Optimal pivot strategies for load-flow calculation

• Published in: International journal of electrical power & energy systems Vol. 9; no. 2; pp. 66 - 82
• Main Author: Wendel, H.
• Format: Journal Article
• Language: English
• Published: Oxford Elsevier Ltd 01.04.1987; Elsevier
• Subjects: Applied sciences; Electrical engineering. Electrical power engineering; Electrical power engineering; Exact sciences and technology; load flow; network analysis; Operation. Load control. Reliability; Power networks and lines; power system element modelling; power system element modelling; load flow; network analysis; Power system load; Electrical network; Calculating method; Optimization; Load flow
• ISSN: 0142-0615; 1879-3517
• DOI: 10.1016/0142-0615(87)90027-5

The determination of optimal sequences of pivots for a matrix M is a well-known but open problem in load-flow calculation. Optimal means that the system Mx = b can be solved by Gauss's algorithm, where the number of arithmetic operations is minimal; the space to store the triangular factors of M should also be minimal. This problem is commonly studied by considering the equivalent (general) minimum fill-in problem. This graph-theoretical optimization problem is the subject of this paper.
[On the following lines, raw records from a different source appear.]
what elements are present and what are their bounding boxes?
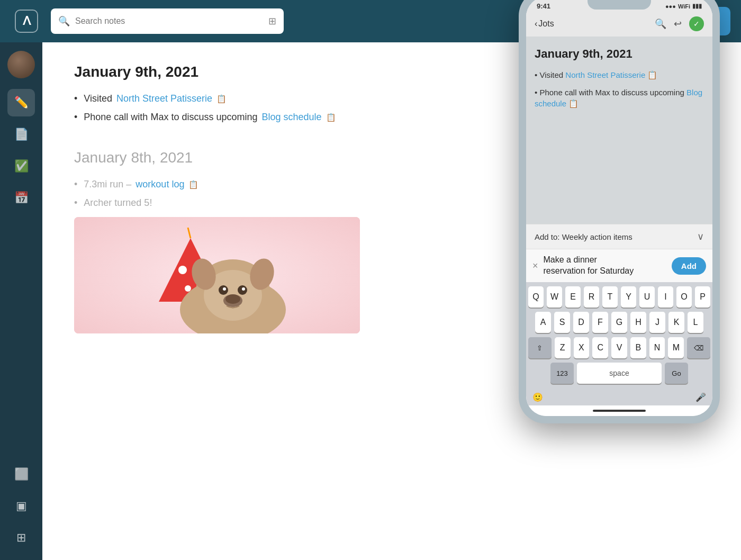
note-icon-3: 📋 — [188, 180, 198, 189]
svg-point-12 — [223, 287, 226, 291]
sidebar: ✏️ 📄 ✅ 📅 ⬜ ▣ ⊞ — [0, 42, 42, 560]
phone-typed-text[interactable]: Make a dinnerreservation for Saturday — [544, 255, 666, 277]
sidebar-item-layout2[interactable]: ▣ — [7, 492, 35, 520]
calendar-icon: 📅 — [14, 191, 29, 205]
layout2-icon: ▣ — [16, 499, 27, 513]
note-icon-2: 📋 — [326, 113, 336, 122]
key-m[interactable]: M — [668, 337, 684, 358]
key-g[interactable]: G — [611, 312, 627, 333]
keyboard-row-1: Q W E R T Y U I O P — [528, 286, 710, 308]
svg-point-15 — [225, 294, 240, 304]
sidebar-item-layout1[interactable]: ⬜ — [7, 460, 35, 488]
phone-bullet-2: • — [535, 88, 539, 97]
keyboard-row-2: A S D F G H J K L — [528, 312, 710, 333]
sidebar-item-layout3[interactable]: ⊞ — [7, 524, 35, 552]
key-123[interactable]: 123 — [550, 363, 574, 384]
phone-action-icons: 🔍 ↩ ✓ — [655, 16, 704, 31]
phone-icon-2: 📋 — [568, 99, 579, 108]
bullet-1: • — [74, 93, 77, 104]
key-r[interactable]: R — [584, 286, 599, 308]
key-j[interactable]: J — [649, 312, 665, 333]
key-delete[interactable]: ⌫ — [687, 337, 710, 358]
bullet-3: • — [74, 179, 77, 190]
phone-emoji-row: 🙂 🎤 — [526, 389, 712, 405]
key-go[interactable]: Go — [665, 363, 688, 384]
key-f[interactable]: F — [592, 312, 608, 333]
phone-keyboard: Q W E R T Y U I O P A S D F G — [526, 282, 712, 389]
key-a[interactable]: A — [535, 312, 551, 333]
key-t[interactable]: T — [602, 286, 618, 308]
key-v[interactable]: V — [611, 337, 627, 358]
key-h[interactable]: H — [630, 312, 646, 333]
key-o[interactable]: O — [676, 286, 692, 308]
sidebar-item-documents[interactable]: 📄 — [7, 121, 35, 148]
sidebar-item-tasks[interactable]: ✅ — [7, 152, 35, 180]
phone-add-to[interactable]: Add to: Weekly action items ∨ — [526, 224, 712, 249]
avatar-image — [7, 51, 35, 78]
logo-area: Ʌ — [11, 10, 42, 33]
key-n[interactable]: N — [649, 337, 665, 358]
key-d[interactable]: D — [573, 312, 589, 333]
add-to-label: Add to: Weekly action items — [535, 232, 632, 241]
phone-note-date: January 9th, 2021 — [535, 47, 704, 61]
key-space[interactable]: space — [577, 363, 662, 384]
phone-icon-1: 📋 — [647, 70, 657, 79]
phone-app-header: ‹ Jots 🔍 ↩ ✓ — [526, 13, 712, 37]
search-input[interactable] — [75, 16, 263, 26]
dog-image — [74, 217, 360, 333]
key-l[interactable]: L — [688, 312, 703, 333]
search-bar[interactable]: 🔍 ⊞ — [51, 8, 284, 34]
key-y[interactable]: Y — [621, 286, 636, 308]
sidebar-item-edit[interactable]: ✏️ — [7, 89, 35, 116]
phone-time: 9:41 — [537, 2, 550, 10]
key-u[interactable]: U — [639, 286, 655, 308]
emoji-icon[interactable]: 🙂 — [532, 392, 543, 402]
phone-notch — [588, 0, 651, 10]
key-p[interactable]: P — [695, 286, 710, 308]
phone-back-button[interactable]: ‹ Jots — [535, 19, 554, 29]
phone-sync-icon[interactable]: ✓ — [689, 16, 704, 31]
phone-clear-button[interactable]: × — [532, 260, 538, 272]
note-link-patisserie[interactable]: North Street Patisserie — [116, 93, 212, 104]
phone-inner: 9:41 ●●● WiFi ▮▮▮ ‹ Jots 🔍 ↩ ✓ — [526, 0, 712, 416]
note-link-workout[interactable]: workout log — [135, 179, 184, 190]
phone-note-text-2: Phone call with Max to discuss upcoming — [539, 88, 686, 97]
mic-icon[interactable]: 🎤 — [695, 392, 706, 402]
key-s[interactable]: S — [554, 312, 570, 333]
phone-link-patisserie[interactable]: North Street Patisserie — [565, 70, 645, 79]
key-e[interactable]: E — [565, 286, 581, 308]
key-x[interactable]: X — [574, 337, 590, 358]
edit-icon: ✏️ — [14, 96, 29, 110]
status-icons: ●●● WiFi ▮▮▮ — [665, 3, 702, 10]
key-q[interactable]: Q — [528, 286, 544, 308]
dog-svg — [74, 217, 360, 333]
key-z[interactable]: Z — [555, 337, 571, 358]
logo-icon: Ʌ — [15, 10, 38, 33]
key-i[interactable]: I — [658, 286, 673, 308]
layout1-icon: ⬜ — [14, 467, 29, 481]
phone-add-button[interactable]: Add — [672, 257, 706, 275]
phone-mockup: 9:41 ●●● WiFi ▮▮▮ ‹ Jots 🔍 ↩ ✓ — [519, 0, 720, 423]
keyboard-row-3: ⇧ Z X C V B N M ⌫ — [528, 337, 710, 358]
key-b[interactable]: B — [630, 337, 646, 358]
sidebar-item-calendar[interactable]: 📅 — [7, 184, 35, 212]
sidebar-bottom: ⬜ ▣ ⊞ — [7, 460, 35, 552]
key-w[interactable]: W — [547, 286, 562, 308]
key-c[interactable]: C — [592, 337, 608, 358]
phone-search-icon[interactable]: 🔍 — [655, 18, 666, 30]
main-layout: ✏️ 📄 ✅ 📅 ⬜ ▣ ⊞ January 9th, 2021 • — [0, 42, 741, 560]
filter-icon[interactable]: ⊞ — [268, 15, 276, 27]
battery-icon: ▮▮▮ — [692, 3, 702, 10]
phone-note-text-1: Visited — [539, 70, 565, 79]
bullet-4: • — [74, 197, 77, 209]
key-k[interactable]: K — [668, 312, 684, 333]
phone-undo-icon[interactable]: ↩ — [674, 18, 682, 30]
key-shift[interactable]: ⇧ — [528, 337, 552, 358]
svg-point-4 — [185, 285, 191, 292]
note-link-blog[interactable]: Blog schedule — [261, 112, 321, 123]
bullet-2: • — [74, 112, 77, 123]
search-icon: 🔍 — [58, 15, 70, 27]
avatar[interactable] — [7, 51, 35, 78]
phone-note-item-2: • Phone call with Max to discuss upcomin… — [535, 87, 704, 109]
add-to-chevron-icon: ∨ — [697, 231, 704, 242]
A valuable tool to attack it is the Initial Theorem due to Bertele and Brioschi. We demonstrate the feasibility of this method by calculating optimal orderings for the well-known AEP test networks. The Initial Theorem can be generalized to a special class of graphs which represents the zero, non-zero pattern of the Jacobian matrix, derived from the nonlinear network equations. Additionally, a separation approach is presented, producing (if necessary assumptions are satisfied) optimal orderings of the global network which are composed of optimal orderings of the (local) sub-networks.